Trusting chatbots: how useful is AI for understanding financial risks in games?
Many parents are turning to AI chatbots for advice and support – but is this information actually any good? We teamed up with VoiceBox to find out how parents can get the best from bots.
There are millions of online games on the market for children – with an estimated 40 million games on Roblox alone. It therefore isn't remotely realistic for parents to keep up with the ecosystem of financial risks associated with games – including scams, skin gambling and pressure to spend.
With one in three parents now using AI chatbots, we wanted to understand whether bots can produce good enough quality information to be part of the solution.
We commissioned youth platform VoiceBox to test five AI chatbots – and learn how parents can get the best results.
Which chatbot?
The research focused on free versions of the five most popular AI chatbots: ChatGPT, Grok, Meta AI, Gemini, and Claude.
It found that Claude came top for most consistently useful answers, based on scoring across a list of criteria. Note that results were based on free-to-use versions, with no prior chat history. The most effective chatbot for you may be the one you use most regularly.

The better the prompt, the better the results
Specific, well-structured questions produce clearer and more useful information. By contrast, vague questions result in incomplete or misleading answers. Here are four tips for better chatbot prompts.
Keep it neutral. Avoid emotional phrasing. Focus on facts, such as what spending options exist, how they work, and how risky they might be. Neutral phrasing helps bots provide clearer information.
Include your child’s age. AI responses are more relevant when you provide context.
Ask about specific design tactics. Request information on features that encourage spending, like loot boxes, streak rewards, time-limited offers, or peer pressure. This improves the detail and usefulness of bot responses.

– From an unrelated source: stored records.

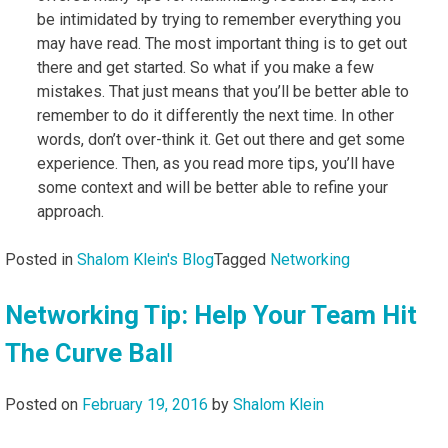
be intimidated by trying to remember everything you
may have read. The most important thing is to get out
there and get started. So what if you make a few
mistakes. That just means that you’ll be better able to
remember to do it differently the next time. In other
words, don’t over-think it. Get out there and get some
experience. Then, as you read more tips, you’ll have
some context and will be better able to refine your
approach.
Posted in
Shalom Klein's Blog
Tagged
Networking
Networking Tip: Help Your Team Hit
The Curve Ball
Posted on
February 19, 2016
by
Shalom Klein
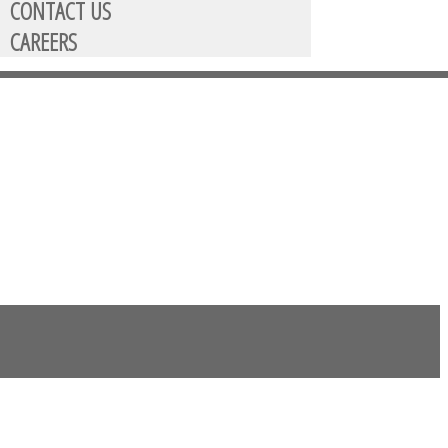
CONTACT US
CAREERS
then selecting GRF account.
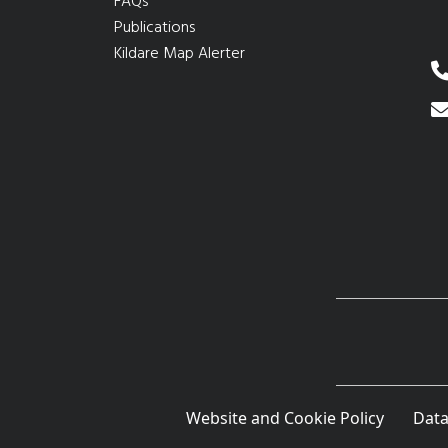
FAQs
Publications
Kildare Map Alerter
Website and Cookie Policy
Data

Identify third-party risks. Some risks come from outside the main game, such as unofficial marketplaces. Ask bots to list these separately and verify the information.
Be specific
The research found that using refined, specific wording gave better results. For example, you should ask about particular spending risks or tactics, rather than asking, “Is [Game X] safe?” A good, specific prompt example would be: “Which in-game purchases could encourage my child to spend too much?”
We have created three prompts that you can copy and paste for better results.
1. Microtransactions and unhealthy spending
Copy and paste the text below.
Create nothing but a table including all of the microtransactions and in-game purchases for the game [Game] on [Platform]. Include a score from 1 to 10 on whether the game is seen to be pay-to-win. Include a score from 1 to 10 on how likely the game is to encourage unhealthy spending. Include a suggested age rating based on potential financial risk. Respond with only the table and scores, the least and most expensive available microtransactions in the game, followed by a short summary of the data.
2. Spending pressures and design tactics
Copy and paste the text below.
List the specific design tactics, such as time-limited offers, streak rewards, or peer pressure incentives, used in [Game] on [Platform] to encourage frequent purchases.
3. Parental controls, blocking and monitoring
Copy and paste the text below.
Does [Game] have parental controls that can block or monitor my child’s in-game spending on [Platform]?
Spotting mistakes
The research also found that results weren't perfect – and that all the bots could confuse or omit important information. Here are three red flags to watch for.
Right game, wrong device. Chatbots can mix up different versions of the same game. For example, a harm in a mobile version may not exist in the console version.
Third-party confusion. Chatbots can mistake third-party platforms or marketplaces for part of a game. It can, however, be useful to understand the wider ecosystem around a game, especially where financial harms are concerned.
Tone. Chatbots can give confident-sounding answers that are actually incorrect (these are also known as “hallucinations”). Grok and Meta AI also took an informal tone that can be off-putting.